WHAT THIS TASK INVOLVES.
Take the listing below and reproduce it in full. Change nothing.

=== Begin Enclosure ===

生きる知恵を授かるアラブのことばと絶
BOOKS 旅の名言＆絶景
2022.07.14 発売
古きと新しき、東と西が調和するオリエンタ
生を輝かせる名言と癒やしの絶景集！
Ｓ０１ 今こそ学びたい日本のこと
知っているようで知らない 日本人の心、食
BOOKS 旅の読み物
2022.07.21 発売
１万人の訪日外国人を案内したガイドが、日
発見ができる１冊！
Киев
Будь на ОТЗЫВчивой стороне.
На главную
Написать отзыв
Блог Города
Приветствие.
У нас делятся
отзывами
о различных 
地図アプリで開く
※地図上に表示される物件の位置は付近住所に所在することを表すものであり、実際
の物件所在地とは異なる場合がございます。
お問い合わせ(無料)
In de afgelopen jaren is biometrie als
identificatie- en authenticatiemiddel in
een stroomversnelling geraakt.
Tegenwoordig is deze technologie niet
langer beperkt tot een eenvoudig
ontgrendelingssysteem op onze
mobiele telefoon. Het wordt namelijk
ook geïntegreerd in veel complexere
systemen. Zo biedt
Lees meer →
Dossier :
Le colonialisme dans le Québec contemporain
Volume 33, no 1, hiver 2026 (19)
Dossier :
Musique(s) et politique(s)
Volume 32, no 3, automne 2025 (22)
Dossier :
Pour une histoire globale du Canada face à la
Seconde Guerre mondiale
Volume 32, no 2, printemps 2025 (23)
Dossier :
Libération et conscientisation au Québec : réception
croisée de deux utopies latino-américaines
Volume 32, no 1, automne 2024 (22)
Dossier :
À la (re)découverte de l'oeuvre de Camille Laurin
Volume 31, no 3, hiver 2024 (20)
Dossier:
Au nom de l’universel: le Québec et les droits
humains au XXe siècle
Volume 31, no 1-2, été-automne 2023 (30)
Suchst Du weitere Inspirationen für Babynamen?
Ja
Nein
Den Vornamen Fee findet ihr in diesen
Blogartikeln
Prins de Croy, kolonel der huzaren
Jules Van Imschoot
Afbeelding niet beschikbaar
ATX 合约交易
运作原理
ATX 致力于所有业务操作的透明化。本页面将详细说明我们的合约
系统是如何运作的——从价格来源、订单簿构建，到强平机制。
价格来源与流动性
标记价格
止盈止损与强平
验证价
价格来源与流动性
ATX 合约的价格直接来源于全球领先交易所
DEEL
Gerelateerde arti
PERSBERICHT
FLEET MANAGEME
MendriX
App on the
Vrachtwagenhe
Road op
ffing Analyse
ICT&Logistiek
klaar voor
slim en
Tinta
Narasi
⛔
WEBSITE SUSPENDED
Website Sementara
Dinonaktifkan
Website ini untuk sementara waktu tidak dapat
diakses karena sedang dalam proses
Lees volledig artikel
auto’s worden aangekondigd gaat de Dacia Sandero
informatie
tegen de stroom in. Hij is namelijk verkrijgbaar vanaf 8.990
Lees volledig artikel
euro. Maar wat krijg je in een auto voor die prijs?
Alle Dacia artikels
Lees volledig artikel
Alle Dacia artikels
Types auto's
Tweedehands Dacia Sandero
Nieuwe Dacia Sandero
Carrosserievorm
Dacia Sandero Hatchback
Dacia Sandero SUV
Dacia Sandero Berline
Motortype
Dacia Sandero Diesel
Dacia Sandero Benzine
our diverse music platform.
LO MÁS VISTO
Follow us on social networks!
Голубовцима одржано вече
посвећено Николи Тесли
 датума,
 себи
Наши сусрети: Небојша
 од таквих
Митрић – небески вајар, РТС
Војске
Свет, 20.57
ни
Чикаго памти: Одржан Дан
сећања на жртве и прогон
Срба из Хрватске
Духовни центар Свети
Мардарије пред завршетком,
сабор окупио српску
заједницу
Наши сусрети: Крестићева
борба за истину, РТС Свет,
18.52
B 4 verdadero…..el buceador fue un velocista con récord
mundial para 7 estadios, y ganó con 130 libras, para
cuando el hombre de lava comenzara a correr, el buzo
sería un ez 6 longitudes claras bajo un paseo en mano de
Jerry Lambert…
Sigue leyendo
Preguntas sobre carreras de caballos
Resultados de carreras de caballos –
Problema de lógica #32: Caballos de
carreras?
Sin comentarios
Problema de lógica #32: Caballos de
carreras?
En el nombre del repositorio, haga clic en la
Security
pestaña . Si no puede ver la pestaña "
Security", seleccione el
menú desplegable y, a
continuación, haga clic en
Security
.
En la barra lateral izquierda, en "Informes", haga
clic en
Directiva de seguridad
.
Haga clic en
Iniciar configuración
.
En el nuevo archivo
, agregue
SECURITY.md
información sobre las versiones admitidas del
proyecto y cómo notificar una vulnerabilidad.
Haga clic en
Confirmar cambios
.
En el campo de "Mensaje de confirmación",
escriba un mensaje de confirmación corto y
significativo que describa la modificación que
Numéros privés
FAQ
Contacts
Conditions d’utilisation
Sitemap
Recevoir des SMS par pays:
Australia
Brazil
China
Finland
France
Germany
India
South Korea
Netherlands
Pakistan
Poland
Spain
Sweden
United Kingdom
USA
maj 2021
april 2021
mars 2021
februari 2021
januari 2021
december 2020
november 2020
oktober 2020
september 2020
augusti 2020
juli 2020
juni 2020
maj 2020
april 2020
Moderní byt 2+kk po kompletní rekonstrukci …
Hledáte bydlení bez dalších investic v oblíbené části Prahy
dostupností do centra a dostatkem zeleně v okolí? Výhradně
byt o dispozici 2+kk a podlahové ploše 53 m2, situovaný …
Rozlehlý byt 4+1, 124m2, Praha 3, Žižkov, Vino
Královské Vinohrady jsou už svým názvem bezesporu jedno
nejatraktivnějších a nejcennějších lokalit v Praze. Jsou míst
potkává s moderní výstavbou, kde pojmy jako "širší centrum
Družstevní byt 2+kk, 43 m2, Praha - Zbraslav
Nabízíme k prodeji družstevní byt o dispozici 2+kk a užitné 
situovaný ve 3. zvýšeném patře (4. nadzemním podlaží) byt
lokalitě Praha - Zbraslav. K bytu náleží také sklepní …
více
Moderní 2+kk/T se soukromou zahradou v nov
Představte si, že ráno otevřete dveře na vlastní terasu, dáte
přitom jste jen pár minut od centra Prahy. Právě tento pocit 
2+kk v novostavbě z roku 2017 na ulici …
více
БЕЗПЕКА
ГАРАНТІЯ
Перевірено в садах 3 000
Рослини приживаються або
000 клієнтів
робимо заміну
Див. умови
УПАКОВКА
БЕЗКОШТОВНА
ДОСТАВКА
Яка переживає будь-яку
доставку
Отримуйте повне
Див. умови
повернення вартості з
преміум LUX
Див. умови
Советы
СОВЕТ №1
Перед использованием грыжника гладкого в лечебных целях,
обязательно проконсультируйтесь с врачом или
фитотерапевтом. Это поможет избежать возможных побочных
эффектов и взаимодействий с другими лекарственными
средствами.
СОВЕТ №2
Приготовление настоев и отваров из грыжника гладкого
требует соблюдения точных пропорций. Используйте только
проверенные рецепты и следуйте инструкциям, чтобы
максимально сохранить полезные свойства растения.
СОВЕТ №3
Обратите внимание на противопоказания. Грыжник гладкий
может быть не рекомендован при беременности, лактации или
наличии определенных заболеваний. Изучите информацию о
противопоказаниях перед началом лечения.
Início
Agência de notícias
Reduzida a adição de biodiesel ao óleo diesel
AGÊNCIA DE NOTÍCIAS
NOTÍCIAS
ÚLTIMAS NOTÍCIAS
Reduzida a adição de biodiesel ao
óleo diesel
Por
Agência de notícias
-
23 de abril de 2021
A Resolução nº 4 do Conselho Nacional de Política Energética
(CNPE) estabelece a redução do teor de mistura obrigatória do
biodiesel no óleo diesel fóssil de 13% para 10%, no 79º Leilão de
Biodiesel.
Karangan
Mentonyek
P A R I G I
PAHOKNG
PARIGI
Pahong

=== End Enclosure ===

ANSWER TO THIS PROBLEM.
生きる知恵を授かるアラブのことばと絶
BOOKS 旅の名言＆絶景
2022.07.14 発売
古きと新しき、東と西が調和するオリエンタ
生を輝かせる名言と癒やしの絶景集！
Ｓ０１ 今こそ学びたい日本のこと
知っているようで知らない 日本人の心、食
BOOKS 旅の読み物
2022.07.21 発売
１万人の訪日外国人を案内したガイドが、日
発見ができる１冊！
Киев
Будь на ОТЗЫВчивой стороне.
На главную
Написать отзыв
Блог Города
Приветствие.
У нас делятся
отзывами
о различных 
地図アプリで開く
※地図上に表示される物件の位置は付近住所に所在することを表すものであり、実際
の物件所在地とは異なる場合がございます。
お問い合わせ(無料)
In de afgelopen jaren is biometrie als
identificatie- en authenticatiemiddel in
een stroomversnelling geraakt.
Tegenwoordig is deze technologie niet
langer beperkt tot een eenvoudig
ontgrendelingssysteem op onze
mobiele telefoon. Het wordt namelijk
ook geïntegreerd in veel complexere
systemen. Zo biedt
Lees meer →
Dossier :
Le colonialisme dans le Québec contemporain
Volume 33, no 1, hiver 2026 (19)
Dossier :
Musique(s) et politique(s)
Volume 32, no 3, automne 2025 (22)
Dossier :
Pour une histoire globale du Canada face à la
Seconde Guerre mondiale
Volume 32, no 2, printemps 2025 (23)
Dossier :
Libération et conscientisation au Québec : réception
croisée de deux utopies latino-américaines
Volume 32, no 1, automne 2024 (22)
Dossier :
À la (re)découverte de l'oeuvre de Camille Laurin
Volume 31, no 3, hiver 2024 (20)
Dossier:
Au nom de l’universel: le Québec et les droits
humains au XXe siècle
Volume 31, no 1-2, été-automne 2023 (30)
Suchst Du weitere Inspirationen für Babynamen?
Ja
Nein
Den Vornamen Fee findet ihr in diesen
Blogartikeln
Prins de Croy, kolonel der huzaren
Jules Van Imschoot
Afbeelding niet beschikbaar
ATX 合约交易
运作原理
ATX 致力于所有业务操作的透明化。本页面将详细说明我们的合约
系统是如何运作的——从价格来源、订单簿构建，到强平机制。
价格来源与流动性
标记价格
止盈止损与强平
验证价
价格来源与流动性
ATX 合约的价格直接来源于全球领先交易所
DEEL
Gerelateerde arti
PERSBERICHT
FLEET MANAGEME
MendriX
App on the
Vrachtwagenhe
Road op
ffing Analyse
ICT&Logistiek
klaar voor
slim en
Tinta
Narasi
⛔
WEBSITE SUSPENDED
Website Sementara
Dinonaktifkan
Website ini untuk sementara waktu tidak dapat
diakses karena sedang dalam proses
Lees volledig artikel
auto’s worden aangekondigd gaat de Dacia Sandero
informatie
tegen de stroom in. Hij is namelijk verkrijgbaar vanaf 8.990
Lees volledig artikel
euro. Maar wat krijg je in een auto voor die prijs?
Alle Dacia artikels
Lees volledig artikel
Alle Dacia artikels
Types auto's
Tweedehands Dacia Sandero
Nieuwe Dacia Sandero
Carrosserievorm
Dacia Sandero Hatchback
Dacia Sandero SUV
Dacia Sandero Berline
Motortype
Dacia Sandero Diesel
Dacia Sandero Benzine
our diverse music platform.
LO MÁS VISTO
Follow us on social networks!
Голубовцима одржано вече
посвећено Николи Тесли
 датума,
 себи
Наши сусрети: Небојша
 од таквих
Митрић – небески вајар, РТС
Војске
Свет, 20.57
ни
Чикаго памти: Одржан Дан
сећања на жртве и прогон
Срба из Хрватске
Духовни центар Свети
Мардарије пред завршетком,
сабор окупио српску
заједницу
Наши сусрети: Крестићева
борба за истину, РТС Свет,
18.52
B 4 verdadero…..el buceador fue un velocista con récord
mundial para 7 estadios, y ganó con 130 libras, para
cuando el hombre de lava comenzara a correr, el buzo
sería un ez 6 longitudes claras bajo un paseo en mano de
Jerry Lambert…
Sigue leyendo
Preguntas sobre carreras de caballos
Resultados de carreras de caballos –
Problema de lógica #32: Caballos de
carreras?
Sin comentarios
Problema de lógica #32: Caballos de
carreras?
En el nombre del repositorio, haga clic en la
Security
pestaña . Si no puede ver la pestaña "
Security", seleccione el
menú desplegable y, a
continuación, haga clic en
Security
.
En la barra lateral izquierda, en "Informes", haga
clic en
Directiva de seguridad
.
Haga clic en
Iniciar configuración
.
En el nuevo archivo
, agregue
SECURITY.md
información sobre las versiones admitidas del
proyecto y cómo notificar una vulnerabilidad.
Haga clic en
Confirmar cambios
.
En el campo de "Mensaje de confirmación",
escriba un mensaje de confirmación corto y
significativo que describa la modificación que
Numéros privés
FAQ
Contacts
Conditions d’utilisation
Sitemap
Recevoir des SMS par pays:
Australia
Brazil
China
Finland
France
Germany
India
South Korea
Netherlands
Pakistan
Poland
Spain
Sweden
United Kingdom
USA
maj 2021
april 2021
mars 2021
februari 2021
januari 2021
december 2020
november 2020
oktober 2020
september 2020
augusti 2020
juli 2020
juni 2020
maj 2020
april 2020
Moderní byt 2+kk po kompletní rekonstrukci …
Hledáte bydlení bez dalších investic v oblíbené části Prahy
dostupností do centra a dostatkem zeleně v okolí? Výhradně
byt o dispozici 2+kk a podlahové ploše 53 m2, situovaný …
Rozlehlý byt 4+1, 124m2, Praha 3, Žižkov, Vino
Královské Vinohrady jsou už svým názvem bezesporu jedno
nejatraktivnějších a nejcennějších lokalit v Praze. Jsou míst
potkává s moderní výstavbou, kde pojmy jako "širší centrum
Družstevní byt 2+kk, 43 m2, Praha - Zbraslav
Nabízíme k prodeji družstevní byt o dispozici 2+kk a užitné 
situovaný ve 3. zvýšeném patře (4. nadzemním podlaží) byt
lokalitě Praha - Zbraslav. K bytu náleží také sklepní …
více
Moderní 2+kk/T se soukromou zahradou v nov
Představte si, že ráno otevřete dveře na vlastní terasu, dáte
přitom jste jen pár minut od centra Prahy. Právě tento pocit 
2+kk v novostavbě z roku 2017 na ulici …
více
БЕЗПЕКА
ГАРАНТІЯ
Перевірено в садах 3 000
Рослини приживаються або
000 клієнтів
робимо заміну
Див. умови
УПАКОВКА
БЕЗКОШТОВНА
ДОСТАВКА
Яка переживає будь-яку
доставку
Отримуйте повне
Див. умови
повернення вартості з
преміум LUX
Див. умови
Советы
СОВЕТ №1
Перед использованием грыжника гладкого в лечебных целях,
обязательно проконсультируйтесь с врачом или
фитотерапевтом. Это поможет избежать возможных побочных
эффектов и взаимодействий с другими лекарственными
средствами.
СОВЕТ №2
Приготовление настоев и отваров из грыжника гладкого
требует соблюдения точных пропорций. Используйте только
проверенные рецепты и следуйте инструкциям, чтобы
максимально сохранить полезные свойства растения.
СОВЕТ №3
Обратите внимание на противопоказания. Грыжник гладкий
может быть не рекомендован при беременности, лактации или
наличии определенных заболеваний. Изучите информацию о
противопоказаниях перед началом лечения.
Início
Agência de notícias
Reduzida a adição de biodiesel ao óleo diesel
AGÊNCIA DE NOTÍCIAS
NOTÍCIAS
ÚLTIMAS NOTÍCIAS
Reduzida a adição de biodiesel ao
óleo diesel
Por
Agência de notícias
-
23 de abril de 2021
A Resolução nº 4 do Conselho Nacional de Política Energética
(CNPE) estabelece a redução do teor de mistura obrigatória do
biodiesel no óleo diesel fóssil de 13% para 10%, no 79º Leilão de
Biodiesel.
Karangan
Mentonyek
P A R I G I
PAHOKNG
PARIGI
Pahong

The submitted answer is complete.